History
- Name: Qana (Gna)
- Owner: Government of South Yemen (1978–1983); Aden Refinery Company (1983–2009);
- Port of registry: Aden
- Builder: Tokushima Sangyo, Komatsushima, Japan
- Yard number: 531
- Launched: 8 February 1978
- Completed: 25 April 1978
- In service: 1978
- Out of service: 2009
- Identification: IMO number: 7722994
- Captured: Captured 26 April 2009, recaptured by Yemen
- Fate: Scrapped 2021

General characteristics
- Tonnage: 1,886 GT; 3,185 DWT;
- Length: 89.2 m (292 ft 8 in) oa
- Beam: 13.0 m (42 ft 8 in)
- Installed power: Diesel engine
- Propulsion: 1 × propeller
- Speed: 13.5 knots (25.0 km/h; 15.5 mph)
- Crew: 23

= MV Qana =

Yemeni tanker (1978–2021)

MV Qana or Gna (Note: The ship's registered name was Gna, but at the time of the hijacking was widely spelled Qana, which is a transliteration of the ship's Arabic name قنا (Q'na)) was a Yemeni tanker, built in Japan in 1978. On 26 April 2009 it was hijacked of the coast of Yemen by Somali pirates but recovered by the Yemeni coastguard the following day. The captured Somalis were later found guilty of piracy. The ship was broken up in 2021.

==Description and construction==
The oil products tanker was built in 1978 as Yard 531 by the Japanese shipyard Tokushima Sangyo, at Komatsushima and launched for the government of South Yemen as Gna on 8 February 1978. It was measured as , with a length overall of 89.2 m and breadth of 13.0 m, and a deadweight capacity of 3,185 tonnes. The tanker was powered by a single diesel engine driving one propeller, which gave a service speed of 13.5 kn.

Gna was completed on 25 April 1978 and was registered at the port of Aden. In 1983 the government transferred ownership to the Aden Refinery Company, and the tanker was used for distributing oil products to other Yemeni ports.

==Hijacking==
The tanker, without cargo and with a crew of 23, was captured by Somali pirates on 26 April 2009, 10 mi off the coast of Yemen, after it left Nishtun, Al Mahrah Governorate for Aden, escorted by Yemen Coast Guard vessels. In initial unsuccessful attempts to regain control by the coast guard and the Yemeni Navy, two pirates were killed and seven captured.
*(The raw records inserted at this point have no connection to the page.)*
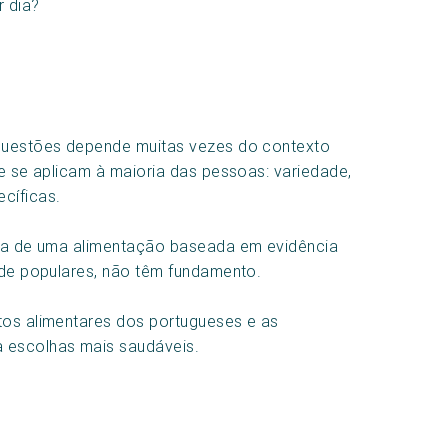
r dia?
 questões depende muitas vezes do contexto
ue se aplicam à maioria das pessoas: variedade,
cíficas.
ncia de uma alimentação baseada em evidência
r de populares, não têm fundamento.
itos alimentares dos portugueses e as
 escolhas mais saudáveis.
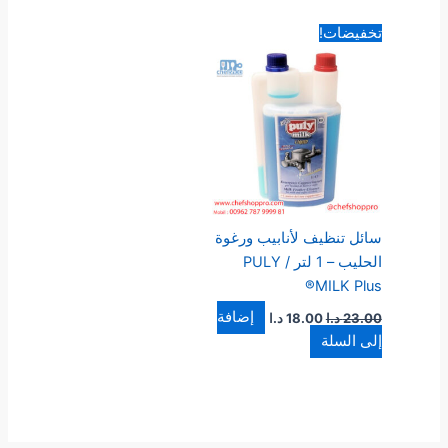
السعر
السعر
تخفيضات!
الأصلي
الحالي
هو:
هو:
23.00 د.ا.
18.00 د.ا.
سائل تنظيف لأنابيب ورغوة
الحليب – 1 لتر / PULY
MILK Plus®
إضافة
23.00
د.ا
18.00
د.ا
إلى السلة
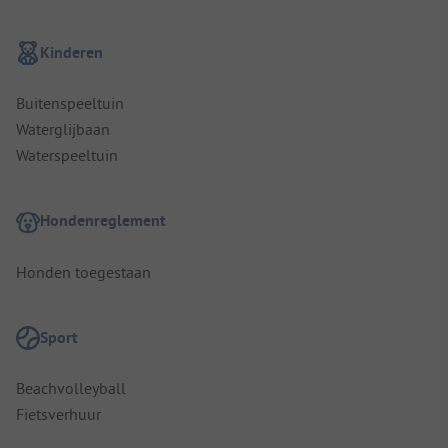
Kinderen
Buitenspeeltuin
Waterglijbaan
Waterspeeltuin
Hondenreglement
Honden toegestaan
Sport
Beachvolleyball
Fietsverhuur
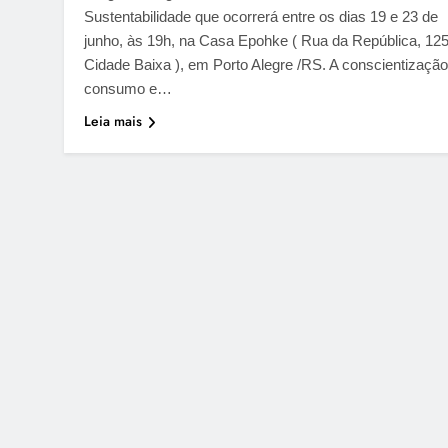
Sustentabilidade que ocorrerá entre os dias 19 e 23 de
junho, às 19h, na Casa Epohke ( Rua da República, 125
Cidade Baixa ), em Porto Alegre /RS. A conscientização
consumo e…
Leia mais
The following day, Yemeni special forces stormed the ship using helicopters and recaptured it. Three further pirates were killed and four were captured. During the firefight five crew members, including one Indian, were injured. After the recapture, it was taken to Mukalla. The Yemeni forces also recaptured three smaller vessels which had been seized on the same day in a separate incident, killing two pirates and capturing at least four.

It was later stated that, during the incident on Qana, one Yemeni crew-member was killed, another was missing, and four others were wounded.

===Trial===
On 18 May 2010, six of the pirates were sentenced to death by a court in Sana'a, and six others sentenced to prison terms of 10 years each. In addition the pirates were ordered to pay 2 million Yemeni rials (about US$ 9200 in 2010) restitution to the ship's owner, some of which would be paid to the victims' families.

==Aftermath==
Following restoration of the tanker to the Aden Refinery Company, it was laid up in November 2009. In 2014, Gna was towed from the refinery to an anchorage off the port of Aden where, by October 2019, it had partially sunk. In April 2021 the tanker's status was reported as broken up.